>>>

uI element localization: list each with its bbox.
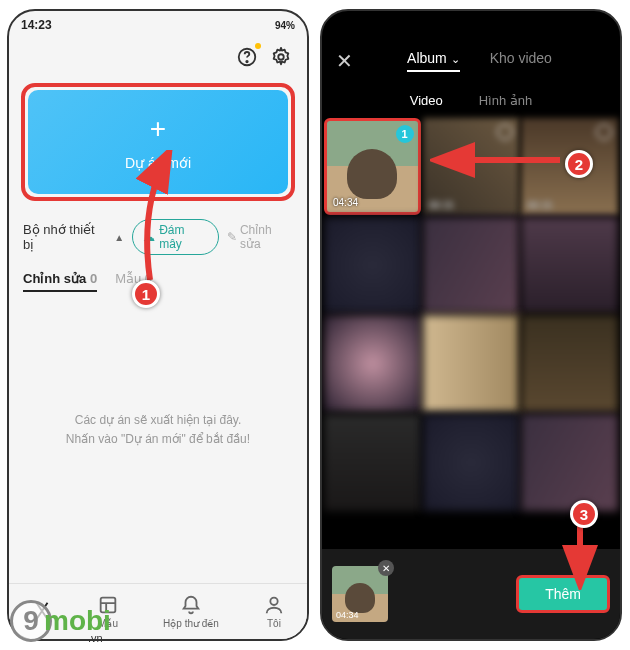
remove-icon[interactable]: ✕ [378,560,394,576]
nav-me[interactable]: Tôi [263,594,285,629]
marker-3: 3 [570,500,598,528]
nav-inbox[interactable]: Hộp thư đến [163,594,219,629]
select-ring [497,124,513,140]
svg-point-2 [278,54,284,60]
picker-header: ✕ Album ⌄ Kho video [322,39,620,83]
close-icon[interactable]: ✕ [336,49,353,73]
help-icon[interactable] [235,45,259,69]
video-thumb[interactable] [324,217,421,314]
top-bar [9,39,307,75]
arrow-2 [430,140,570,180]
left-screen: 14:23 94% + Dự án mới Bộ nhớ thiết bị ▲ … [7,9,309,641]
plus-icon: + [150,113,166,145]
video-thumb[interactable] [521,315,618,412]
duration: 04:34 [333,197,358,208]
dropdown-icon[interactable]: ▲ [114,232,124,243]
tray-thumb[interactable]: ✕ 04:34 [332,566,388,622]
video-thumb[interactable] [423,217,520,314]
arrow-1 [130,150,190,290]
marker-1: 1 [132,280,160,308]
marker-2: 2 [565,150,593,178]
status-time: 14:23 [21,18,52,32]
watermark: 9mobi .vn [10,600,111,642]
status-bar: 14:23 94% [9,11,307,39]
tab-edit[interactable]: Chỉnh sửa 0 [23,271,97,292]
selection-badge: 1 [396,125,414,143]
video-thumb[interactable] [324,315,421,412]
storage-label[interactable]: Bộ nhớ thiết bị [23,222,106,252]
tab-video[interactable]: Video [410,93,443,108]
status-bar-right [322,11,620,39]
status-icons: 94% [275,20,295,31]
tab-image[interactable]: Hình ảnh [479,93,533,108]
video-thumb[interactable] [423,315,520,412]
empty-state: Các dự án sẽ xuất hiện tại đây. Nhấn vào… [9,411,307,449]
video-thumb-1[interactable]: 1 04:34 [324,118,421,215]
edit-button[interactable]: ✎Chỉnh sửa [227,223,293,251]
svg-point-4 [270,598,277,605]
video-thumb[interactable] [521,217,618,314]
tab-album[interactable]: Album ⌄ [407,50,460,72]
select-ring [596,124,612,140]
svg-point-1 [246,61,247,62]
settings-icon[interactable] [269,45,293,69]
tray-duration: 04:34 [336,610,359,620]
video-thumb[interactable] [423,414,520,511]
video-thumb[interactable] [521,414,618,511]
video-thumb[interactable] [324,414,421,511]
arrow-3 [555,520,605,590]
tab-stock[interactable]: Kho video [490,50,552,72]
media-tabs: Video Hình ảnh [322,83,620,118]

<<<

All lines of the material that contain the word "status" should be listed.

status-time: 14:23 [21,18,52,32]
status-bar: 14:23 94% [9,11,307,39]
status-bar-right [322,11,620,39]
status-icons: 94% [275,20,295,31]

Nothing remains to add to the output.